The Savebox Autosplitter
However, for now, we do have visual autosplitters, and those are still vastly preferred to manual splitting, not only for obviating the need to time splits every few minutes, letting the player just play the game, but also for being much more accurate, devoid of human error. In SMS, the usual (visual) autosplitter detects the savebox text that appears after every level, which is a very clear visual, but differs from the standardised visual, “shine get”, used for both manual splits and retiming – that is, manually determining exact splits from a recorded video, not in real time, which is the standard of truth the real time methods aim to approximate. This cue has a much less clear (to a computer) visual.

Solving The Shine-Get Autosplitter
What solutions might we have, then?

Retroactive splitting. Given the savebox autosplitter already exists, and its cue is offset from shine get by an exact, consistent amount, the simplest solution might seem to be modding the timer software (LiveSplit) to accept signals to split at the current time minus a fixed amount. I chose not to take this route because I found its code difficult, but in hindsight it may have been easier to persevere there. I will say I consider this an important missing feature.
Machine learning. The standard industry solution to this problem is to use convolutional neural networks to detect images. These are programs that are trained on a large sample of pictures of what is and isn’t the desired visual cue, and have the advantage of being completely agnostic of context – you do not have to care about the features that distinguish the visual cue and how simple or complicated they may be, for that’s the computer’s job, and the way it recognises patterns is entirely different to how a human does, and intractable for a human to understand. I didn’t do this simply because I have no experience with machine learning; however, it is the method that leads to robust and reliable one-size-fits-all software that anyone can use, such as AutoSplit64, the standard autosplitter for Super Mario 64 speedruns.
Masking. The savebox autosplitter is based on a host program AutoSplit, whose job it is to compare the live video feed with a reference image using a simple, explicit algorithm – explicit in the sense that a human can intuitively understand each comparison. The algorithm, “L2 norm”, subtracts the RGB colour values for every pixel in a region (known as the “mask”) of the feed to their corresponding values in the reference image, and then sums all the absolute differences (specifically, sums their squares and takes square root of the result, which is the same as how the physical distance between two points in 3D is calculated from their x,y,z distances). The thing we can control, then, is the “mask”. For savebox, the pixels will be identical to the reference image on most of the screen, so masking that region will give excellent results. Finding a good mask for shine-get is much harder…

But finding that mask is the route I chose to take, and the following sections will explain how I did it. Honestly, what about…

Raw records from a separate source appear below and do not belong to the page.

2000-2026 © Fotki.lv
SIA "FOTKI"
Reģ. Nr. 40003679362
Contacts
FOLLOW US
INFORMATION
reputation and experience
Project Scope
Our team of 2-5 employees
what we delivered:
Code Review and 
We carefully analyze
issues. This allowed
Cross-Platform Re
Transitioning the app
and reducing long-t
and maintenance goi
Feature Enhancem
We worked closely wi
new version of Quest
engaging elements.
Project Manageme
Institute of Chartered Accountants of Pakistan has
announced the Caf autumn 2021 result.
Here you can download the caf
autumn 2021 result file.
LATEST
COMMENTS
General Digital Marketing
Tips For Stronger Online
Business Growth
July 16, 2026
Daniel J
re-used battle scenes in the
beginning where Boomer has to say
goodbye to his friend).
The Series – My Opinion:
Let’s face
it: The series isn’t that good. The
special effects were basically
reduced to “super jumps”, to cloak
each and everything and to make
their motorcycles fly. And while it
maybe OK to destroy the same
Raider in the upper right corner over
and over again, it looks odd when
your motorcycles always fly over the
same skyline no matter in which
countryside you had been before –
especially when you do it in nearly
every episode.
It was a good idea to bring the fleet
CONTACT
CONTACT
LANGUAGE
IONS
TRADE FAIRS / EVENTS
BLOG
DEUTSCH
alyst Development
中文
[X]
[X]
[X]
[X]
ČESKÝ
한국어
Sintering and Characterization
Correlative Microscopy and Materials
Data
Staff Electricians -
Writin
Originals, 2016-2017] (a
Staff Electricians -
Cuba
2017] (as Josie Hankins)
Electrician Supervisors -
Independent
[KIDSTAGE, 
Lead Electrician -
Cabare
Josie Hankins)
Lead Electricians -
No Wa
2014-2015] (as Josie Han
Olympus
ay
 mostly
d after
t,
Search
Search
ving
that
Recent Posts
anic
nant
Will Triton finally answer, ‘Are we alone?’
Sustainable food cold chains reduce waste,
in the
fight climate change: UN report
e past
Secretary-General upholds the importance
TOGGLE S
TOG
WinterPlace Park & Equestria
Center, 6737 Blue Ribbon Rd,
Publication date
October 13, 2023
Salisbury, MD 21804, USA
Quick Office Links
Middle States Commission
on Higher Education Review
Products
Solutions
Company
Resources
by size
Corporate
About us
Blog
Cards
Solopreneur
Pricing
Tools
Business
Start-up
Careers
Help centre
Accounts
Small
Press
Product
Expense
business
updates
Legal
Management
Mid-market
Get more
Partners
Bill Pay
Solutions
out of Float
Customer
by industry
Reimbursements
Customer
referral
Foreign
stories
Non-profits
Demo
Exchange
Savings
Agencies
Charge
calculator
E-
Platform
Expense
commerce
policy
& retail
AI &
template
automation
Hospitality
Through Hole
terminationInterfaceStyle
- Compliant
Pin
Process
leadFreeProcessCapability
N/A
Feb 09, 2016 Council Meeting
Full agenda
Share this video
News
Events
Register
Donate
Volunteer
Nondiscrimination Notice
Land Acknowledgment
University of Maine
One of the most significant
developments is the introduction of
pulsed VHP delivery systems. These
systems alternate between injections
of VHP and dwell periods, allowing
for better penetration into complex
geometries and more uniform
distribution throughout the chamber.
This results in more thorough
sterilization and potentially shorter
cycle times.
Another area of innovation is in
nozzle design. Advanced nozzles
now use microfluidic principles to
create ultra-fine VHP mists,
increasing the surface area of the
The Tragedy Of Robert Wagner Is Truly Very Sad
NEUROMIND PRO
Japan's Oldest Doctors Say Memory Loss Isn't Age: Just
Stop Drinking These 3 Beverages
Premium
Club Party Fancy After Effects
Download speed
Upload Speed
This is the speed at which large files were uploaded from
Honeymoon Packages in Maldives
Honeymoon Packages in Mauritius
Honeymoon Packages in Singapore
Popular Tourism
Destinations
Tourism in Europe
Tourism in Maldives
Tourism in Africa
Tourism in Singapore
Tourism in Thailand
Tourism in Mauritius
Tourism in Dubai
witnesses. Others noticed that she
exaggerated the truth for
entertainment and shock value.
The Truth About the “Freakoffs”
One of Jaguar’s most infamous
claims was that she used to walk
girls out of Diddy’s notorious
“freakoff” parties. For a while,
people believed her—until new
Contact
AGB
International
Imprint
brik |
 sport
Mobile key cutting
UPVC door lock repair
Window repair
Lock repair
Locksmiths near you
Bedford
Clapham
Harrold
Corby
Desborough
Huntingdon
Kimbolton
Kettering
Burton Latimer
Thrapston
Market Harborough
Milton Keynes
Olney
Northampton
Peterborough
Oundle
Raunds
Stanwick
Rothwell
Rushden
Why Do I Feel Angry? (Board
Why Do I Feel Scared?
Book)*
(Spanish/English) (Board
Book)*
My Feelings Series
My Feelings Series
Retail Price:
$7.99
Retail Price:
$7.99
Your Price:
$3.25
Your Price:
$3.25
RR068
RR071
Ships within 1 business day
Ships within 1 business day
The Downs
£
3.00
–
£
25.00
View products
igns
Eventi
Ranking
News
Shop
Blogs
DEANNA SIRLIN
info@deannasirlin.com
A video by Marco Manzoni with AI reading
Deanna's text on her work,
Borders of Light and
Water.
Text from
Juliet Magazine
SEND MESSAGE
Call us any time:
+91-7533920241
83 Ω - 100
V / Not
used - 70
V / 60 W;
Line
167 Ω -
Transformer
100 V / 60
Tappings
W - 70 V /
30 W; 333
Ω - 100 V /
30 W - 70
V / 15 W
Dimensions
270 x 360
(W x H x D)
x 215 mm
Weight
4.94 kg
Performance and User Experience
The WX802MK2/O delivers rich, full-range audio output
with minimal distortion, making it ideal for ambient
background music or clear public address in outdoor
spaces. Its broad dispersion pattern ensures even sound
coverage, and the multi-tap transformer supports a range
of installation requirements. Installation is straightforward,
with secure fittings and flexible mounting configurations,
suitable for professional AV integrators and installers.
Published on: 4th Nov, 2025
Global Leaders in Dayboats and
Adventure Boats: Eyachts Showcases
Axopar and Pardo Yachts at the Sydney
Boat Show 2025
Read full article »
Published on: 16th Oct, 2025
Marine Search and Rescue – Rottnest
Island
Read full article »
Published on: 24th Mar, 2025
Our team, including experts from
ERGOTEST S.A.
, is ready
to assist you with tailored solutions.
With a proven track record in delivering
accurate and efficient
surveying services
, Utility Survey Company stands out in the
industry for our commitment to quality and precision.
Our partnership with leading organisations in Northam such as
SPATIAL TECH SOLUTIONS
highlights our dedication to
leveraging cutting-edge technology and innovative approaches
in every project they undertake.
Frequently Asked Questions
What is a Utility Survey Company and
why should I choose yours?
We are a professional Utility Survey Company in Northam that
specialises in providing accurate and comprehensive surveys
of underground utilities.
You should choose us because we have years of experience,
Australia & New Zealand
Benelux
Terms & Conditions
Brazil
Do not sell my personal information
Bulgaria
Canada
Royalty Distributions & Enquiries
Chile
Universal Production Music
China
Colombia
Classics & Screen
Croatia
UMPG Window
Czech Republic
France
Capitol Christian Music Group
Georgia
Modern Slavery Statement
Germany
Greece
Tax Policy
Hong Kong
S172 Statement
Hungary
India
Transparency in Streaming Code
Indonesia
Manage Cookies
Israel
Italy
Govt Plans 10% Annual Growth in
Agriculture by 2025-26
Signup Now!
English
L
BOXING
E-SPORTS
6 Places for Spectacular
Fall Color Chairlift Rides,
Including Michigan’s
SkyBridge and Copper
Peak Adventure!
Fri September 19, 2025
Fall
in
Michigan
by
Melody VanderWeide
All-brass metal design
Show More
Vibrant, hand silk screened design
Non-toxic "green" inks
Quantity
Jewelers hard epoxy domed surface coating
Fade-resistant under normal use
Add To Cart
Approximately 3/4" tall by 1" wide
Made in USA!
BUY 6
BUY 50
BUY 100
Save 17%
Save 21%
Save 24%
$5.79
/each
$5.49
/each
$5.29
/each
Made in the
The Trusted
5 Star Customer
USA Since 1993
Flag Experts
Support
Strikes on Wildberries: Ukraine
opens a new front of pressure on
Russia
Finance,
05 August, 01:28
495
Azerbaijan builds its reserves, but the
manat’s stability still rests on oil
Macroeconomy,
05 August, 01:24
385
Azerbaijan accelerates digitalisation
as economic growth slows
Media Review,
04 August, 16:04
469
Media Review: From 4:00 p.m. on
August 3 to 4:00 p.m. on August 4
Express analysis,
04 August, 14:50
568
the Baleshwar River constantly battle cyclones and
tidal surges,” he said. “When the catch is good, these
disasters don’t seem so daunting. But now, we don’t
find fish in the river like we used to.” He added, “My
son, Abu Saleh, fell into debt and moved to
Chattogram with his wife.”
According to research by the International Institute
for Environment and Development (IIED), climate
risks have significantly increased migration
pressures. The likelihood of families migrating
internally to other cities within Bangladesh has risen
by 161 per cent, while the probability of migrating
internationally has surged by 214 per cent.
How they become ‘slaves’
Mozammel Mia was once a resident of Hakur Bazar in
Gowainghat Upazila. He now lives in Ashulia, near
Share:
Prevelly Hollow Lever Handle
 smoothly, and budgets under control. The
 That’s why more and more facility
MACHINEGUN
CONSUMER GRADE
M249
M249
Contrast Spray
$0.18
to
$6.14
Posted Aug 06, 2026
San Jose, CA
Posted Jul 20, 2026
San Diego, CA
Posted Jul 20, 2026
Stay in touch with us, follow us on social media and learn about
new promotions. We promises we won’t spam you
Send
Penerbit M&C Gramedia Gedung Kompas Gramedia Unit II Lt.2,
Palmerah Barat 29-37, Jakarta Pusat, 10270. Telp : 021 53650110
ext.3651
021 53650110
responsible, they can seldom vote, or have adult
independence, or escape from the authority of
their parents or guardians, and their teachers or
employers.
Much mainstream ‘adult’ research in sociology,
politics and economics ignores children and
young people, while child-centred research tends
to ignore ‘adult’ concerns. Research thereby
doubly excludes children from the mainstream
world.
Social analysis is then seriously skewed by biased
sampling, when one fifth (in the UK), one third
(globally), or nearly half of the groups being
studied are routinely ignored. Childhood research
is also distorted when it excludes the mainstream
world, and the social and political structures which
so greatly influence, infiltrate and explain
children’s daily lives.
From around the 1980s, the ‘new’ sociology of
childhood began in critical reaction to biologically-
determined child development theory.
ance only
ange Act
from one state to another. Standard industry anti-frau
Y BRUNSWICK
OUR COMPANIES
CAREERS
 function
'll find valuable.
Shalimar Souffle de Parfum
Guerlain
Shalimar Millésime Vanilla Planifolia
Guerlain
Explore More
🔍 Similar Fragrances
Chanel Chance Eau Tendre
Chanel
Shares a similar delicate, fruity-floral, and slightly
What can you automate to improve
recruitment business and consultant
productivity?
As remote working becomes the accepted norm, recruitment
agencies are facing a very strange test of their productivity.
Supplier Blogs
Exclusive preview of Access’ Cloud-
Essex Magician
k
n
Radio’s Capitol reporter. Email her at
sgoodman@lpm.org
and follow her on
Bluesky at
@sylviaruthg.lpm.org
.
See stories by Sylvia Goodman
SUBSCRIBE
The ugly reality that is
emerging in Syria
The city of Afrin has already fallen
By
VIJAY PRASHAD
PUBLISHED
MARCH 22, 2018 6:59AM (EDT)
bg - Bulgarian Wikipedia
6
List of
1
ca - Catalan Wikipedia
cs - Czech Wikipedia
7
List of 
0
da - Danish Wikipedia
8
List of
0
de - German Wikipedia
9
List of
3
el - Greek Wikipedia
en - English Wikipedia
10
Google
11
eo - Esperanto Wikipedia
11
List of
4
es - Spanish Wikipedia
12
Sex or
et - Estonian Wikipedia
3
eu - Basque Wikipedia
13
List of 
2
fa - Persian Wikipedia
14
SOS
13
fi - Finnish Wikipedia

4. Standardise savebox. This entire endeavour is really an XY problem because instead of seeking a shine get autosplitter, we could just switch the split timing standard to savebox and give the players a little program that applies a standard mask to a screenshot of their game feed’s savebox, and let them run AutoSplit with that.

Yes… that is what should’ve happened. I made a frame-perfect shine get autosplitter, so far the only one to have done it, and I will write down how I did it for everyone’s interest, and everyone will go “ain’t no way I’m doing that LMAO”. But at least the sunk cost paid off for me, letting me split according to the current standard accurately and without having to do anything during the run myself, and the process by which I did it is interesting and worth documenting.

Creating The Autosplitter

Goal

To summarise the introduction, we’re creating a visual autosplitter hosted by AutoSplit, a program that uses a simple algorithm (“L2 norm”) to compare every frame from the live video feed with a single reference image, and output a match rating (a number between 0 and 1). We have control over:

the mask: region of the screen that is compared;
the reference image (which reduces to the mask since we can just apply the mask to a frame taken from a sample of the target cue from the live video feed);
the threshold: a match rating above which a split will be triggered and below which it won’t.

The goal is to create a visual autosplitter that reliably identifies the shine get frame, accepting it and rejecting any other frame from the game. This requirement can be weakened, mercifully, in two ways:

we don’t have to reject any frames right after the target frame, which obviously look quite similar to the target frame, since AutoSplit has the ability to auto-reject them via a cooldown window;
we don’t have to target the shine-get frame directly, and can pick an earlier frame if easier since AutoSplit supports delaying the split signal by a fixed duration.

So, we’re trying to identify a mask that does this, i.e. pixels that we think will, in conjunction with each other, match a target frame well and clash with the (visually similar) preceding frames, both as strongly as possible.

Method (Sketch)

This is a sketch of the method needed to create a reliable frame-perfect autosplitter via masking and AutoSplit.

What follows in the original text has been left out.